» About this task
Please find every line of the listing below where "canvas" occurs and copy it.

» The records
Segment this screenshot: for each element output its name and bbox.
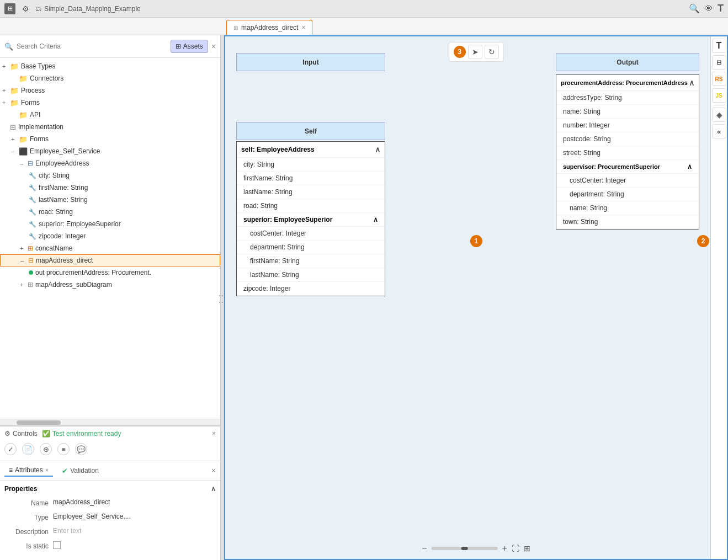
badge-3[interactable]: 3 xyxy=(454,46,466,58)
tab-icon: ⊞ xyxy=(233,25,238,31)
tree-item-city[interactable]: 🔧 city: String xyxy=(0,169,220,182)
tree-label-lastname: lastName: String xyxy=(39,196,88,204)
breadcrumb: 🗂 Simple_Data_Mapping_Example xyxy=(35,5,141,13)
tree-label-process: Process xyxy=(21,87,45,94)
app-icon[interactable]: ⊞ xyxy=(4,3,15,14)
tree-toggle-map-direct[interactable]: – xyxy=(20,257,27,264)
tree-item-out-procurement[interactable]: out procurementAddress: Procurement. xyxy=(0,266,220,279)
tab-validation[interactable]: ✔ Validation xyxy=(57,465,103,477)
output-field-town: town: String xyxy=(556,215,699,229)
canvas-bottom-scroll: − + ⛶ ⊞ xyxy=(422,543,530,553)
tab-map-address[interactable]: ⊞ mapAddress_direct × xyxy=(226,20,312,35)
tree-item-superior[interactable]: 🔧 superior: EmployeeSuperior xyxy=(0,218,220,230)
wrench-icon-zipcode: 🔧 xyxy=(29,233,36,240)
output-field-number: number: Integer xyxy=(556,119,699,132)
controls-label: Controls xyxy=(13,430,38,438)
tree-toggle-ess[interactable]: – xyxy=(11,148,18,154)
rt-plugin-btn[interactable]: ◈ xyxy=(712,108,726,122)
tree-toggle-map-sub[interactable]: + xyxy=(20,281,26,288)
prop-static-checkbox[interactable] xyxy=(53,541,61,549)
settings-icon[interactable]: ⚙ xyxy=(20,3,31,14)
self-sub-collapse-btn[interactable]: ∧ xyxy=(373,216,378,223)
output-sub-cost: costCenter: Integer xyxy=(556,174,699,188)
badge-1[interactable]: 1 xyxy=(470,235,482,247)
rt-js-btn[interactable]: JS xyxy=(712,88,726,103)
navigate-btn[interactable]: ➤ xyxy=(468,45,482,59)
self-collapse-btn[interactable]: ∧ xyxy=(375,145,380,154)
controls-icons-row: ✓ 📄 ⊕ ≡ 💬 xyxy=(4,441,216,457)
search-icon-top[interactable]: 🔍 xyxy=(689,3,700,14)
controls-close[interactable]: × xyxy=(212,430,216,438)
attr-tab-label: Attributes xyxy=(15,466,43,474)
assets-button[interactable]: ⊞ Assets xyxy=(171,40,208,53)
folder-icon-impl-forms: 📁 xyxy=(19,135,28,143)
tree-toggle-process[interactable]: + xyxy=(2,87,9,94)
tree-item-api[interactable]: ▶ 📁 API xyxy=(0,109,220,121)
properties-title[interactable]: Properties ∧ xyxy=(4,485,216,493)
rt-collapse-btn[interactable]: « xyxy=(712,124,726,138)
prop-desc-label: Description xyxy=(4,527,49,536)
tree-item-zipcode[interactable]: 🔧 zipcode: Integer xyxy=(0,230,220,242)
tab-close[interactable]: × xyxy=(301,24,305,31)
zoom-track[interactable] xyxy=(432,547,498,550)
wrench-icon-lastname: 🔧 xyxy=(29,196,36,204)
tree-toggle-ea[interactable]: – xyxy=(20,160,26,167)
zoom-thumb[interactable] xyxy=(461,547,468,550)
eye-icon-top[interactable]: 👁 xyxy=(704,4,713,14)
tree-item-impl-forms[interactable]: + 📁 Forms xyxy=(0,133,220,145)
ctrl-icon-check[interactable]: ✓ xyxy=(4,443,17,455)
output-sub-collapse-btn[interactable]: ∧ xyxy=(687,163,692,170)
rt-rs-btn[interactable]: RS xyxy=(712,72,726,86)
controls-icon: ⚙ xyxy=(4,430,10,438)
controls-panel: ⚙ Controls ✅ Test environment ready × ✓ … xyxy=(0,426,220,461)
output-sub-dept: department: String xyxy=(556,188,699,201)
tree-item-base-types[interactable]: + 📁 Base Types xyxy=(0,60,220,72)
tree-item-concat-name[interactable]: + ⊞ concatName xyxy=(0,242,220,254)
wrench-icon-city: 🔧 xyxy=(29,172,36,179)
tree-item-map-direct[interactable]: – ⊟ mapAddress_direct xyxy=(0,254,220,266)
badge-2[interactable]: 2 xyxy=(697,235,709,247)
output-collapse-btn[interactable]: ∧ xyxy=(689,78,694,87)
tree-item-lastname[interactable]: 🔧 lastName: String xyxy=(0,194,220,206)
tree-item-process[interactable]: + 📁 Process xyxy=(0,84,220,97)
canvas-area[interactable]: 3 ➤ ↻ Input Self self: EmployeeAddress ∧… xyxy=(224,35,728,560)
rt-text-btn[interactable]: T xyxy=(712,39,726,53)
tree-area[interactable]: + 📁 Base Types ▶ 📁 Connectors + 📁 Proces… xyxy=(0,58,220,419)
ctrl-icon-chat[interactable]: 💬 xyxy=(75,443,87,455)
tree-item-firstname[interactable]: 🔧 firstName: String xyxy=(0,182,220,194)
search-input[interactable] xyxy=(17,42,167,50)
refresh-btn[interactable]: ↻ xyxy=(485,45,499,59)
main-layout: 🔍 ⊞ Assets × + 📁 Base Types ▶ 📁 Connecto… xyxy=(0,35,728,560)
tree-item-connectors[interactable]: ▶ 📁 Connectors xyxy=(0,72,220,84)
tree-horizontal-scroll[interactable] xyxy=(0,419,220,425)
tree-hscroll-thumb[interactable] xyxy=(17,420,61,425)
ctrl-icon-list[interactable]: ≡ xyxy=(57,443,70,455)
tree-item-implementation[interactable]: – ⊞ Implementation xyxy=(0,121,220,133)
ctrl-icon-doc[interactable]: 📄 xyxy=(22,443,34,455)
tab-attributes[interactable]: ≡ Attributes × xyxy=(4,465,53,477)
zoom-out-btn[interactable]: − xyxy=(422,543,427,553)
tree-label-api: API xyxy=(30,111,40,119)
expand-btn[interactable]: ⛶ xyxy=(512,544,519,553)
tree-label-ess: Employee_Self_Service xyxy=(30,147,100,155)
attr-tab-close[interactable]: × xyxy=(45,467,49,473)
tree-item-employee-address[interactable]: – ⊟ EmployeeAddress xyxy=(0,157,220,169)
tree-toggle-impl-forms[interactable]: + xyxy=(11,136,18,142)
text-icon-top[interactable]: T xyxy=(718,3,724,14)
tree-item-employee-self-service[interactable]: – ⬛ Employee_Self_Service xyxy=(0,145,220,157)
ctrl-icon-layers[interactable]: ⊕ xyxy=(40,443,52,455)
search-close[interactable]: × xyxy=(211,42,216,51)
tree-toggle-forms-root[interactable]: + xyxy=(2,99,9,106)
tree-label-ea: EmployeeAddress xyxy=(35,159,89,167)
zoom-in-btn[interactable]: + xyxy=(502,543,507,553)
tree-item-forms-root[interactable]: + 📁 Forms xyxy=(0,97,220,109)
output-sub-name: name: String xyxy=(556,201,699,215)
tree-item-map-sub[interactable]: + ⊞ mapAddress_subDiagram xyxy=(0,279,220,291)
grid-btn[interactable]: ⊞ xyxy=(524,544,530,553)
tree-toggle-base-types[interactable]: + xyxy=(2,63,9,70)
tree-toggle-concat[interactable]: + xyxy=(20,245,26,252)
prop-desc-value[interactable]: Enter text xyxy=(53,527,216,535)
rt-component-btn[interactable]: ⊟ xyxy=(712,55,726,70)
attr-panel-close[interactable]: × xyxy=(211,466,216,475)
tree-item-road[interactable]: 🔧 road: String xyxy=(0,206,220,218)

» Answer below
canvas-bottom-scroll: − + ⛶ ⊞ xyxy=(422,543,530,553)
canvas-area[interactable]: 3 ➤ ↻ Input Self self: EmployeeAddress ∧… xyxy=(224,35,728,560)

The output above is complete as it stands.